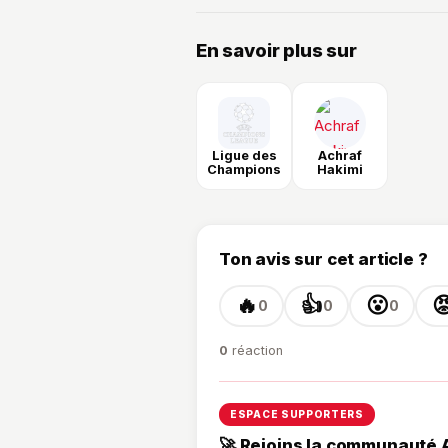
En savoir plus sur
Ligue des
Achraf
Champions
Hakimi
Ton avis sur cet article ?
🔥
👍
😮

0
0
0
0
réaction
ESPACE SUPPORTERS
🚀 Rejoins la communauté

══════════════════════════════

_Your assignment_. The expected result is the data above in exact form, free of pictures.

_Exercise output_.
En savoir plus sur
Ligue des
Achraf
Champions
Hakimi
Ton avis sur cet article ?
🔥
👍
😮

0
0
0
0
réaction
ESPACE SUPPORTERS
🚀 Rejoins la communauté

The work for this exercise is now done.